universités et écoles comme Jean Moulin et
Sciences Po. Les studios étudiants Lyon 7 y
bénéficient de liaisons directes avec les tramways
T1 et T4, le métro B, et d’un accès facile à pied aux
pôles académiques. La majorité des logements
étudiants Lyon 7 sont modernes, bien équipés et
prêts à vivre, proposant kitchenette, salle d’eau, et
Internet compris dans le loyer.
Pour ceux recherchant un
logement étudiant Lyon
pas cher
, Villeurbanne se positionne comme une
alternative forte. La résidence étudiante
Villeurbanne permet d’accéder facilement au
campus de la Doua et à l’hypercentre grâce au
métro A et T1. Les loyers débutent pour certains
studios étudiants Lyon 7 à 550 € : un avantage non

= = = = =

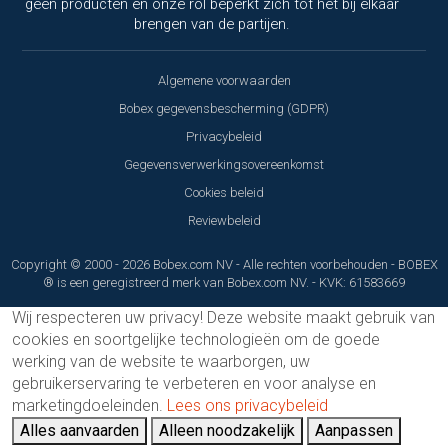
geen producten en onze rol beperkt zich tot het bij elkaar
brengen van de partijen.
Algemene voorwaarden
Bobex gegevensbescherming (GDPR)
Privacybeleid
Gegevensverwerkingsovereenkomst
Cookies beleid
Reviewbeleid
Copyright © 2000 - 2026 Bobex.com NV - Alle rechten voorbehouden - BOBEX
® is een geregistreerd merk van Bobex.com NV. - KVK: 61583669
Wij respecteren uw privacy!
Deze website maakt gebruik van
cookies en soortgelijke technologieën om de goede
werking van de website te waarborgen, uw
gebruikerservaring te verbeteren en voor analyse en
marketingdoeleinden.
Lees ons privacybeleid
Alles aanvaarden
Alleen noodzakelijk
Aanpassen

= = = = =

- _How to complete this task_: When you reach the line in the material above that holds "alternative forte. La résidence étudiante", begin reproducing lines exactly, and stop after the line that holds "studios étudiants Lyon 7 à".

- _Answer space_:
alternative forte. La résidence étudiante
Villeurbanne permet d’accéder facilement au
campus de la Doua et à l’hypercentre grâce au
métro A et T1. Les loyers débutent pour certains
studios étudiants Lyon 7 à 550 € : un avantage non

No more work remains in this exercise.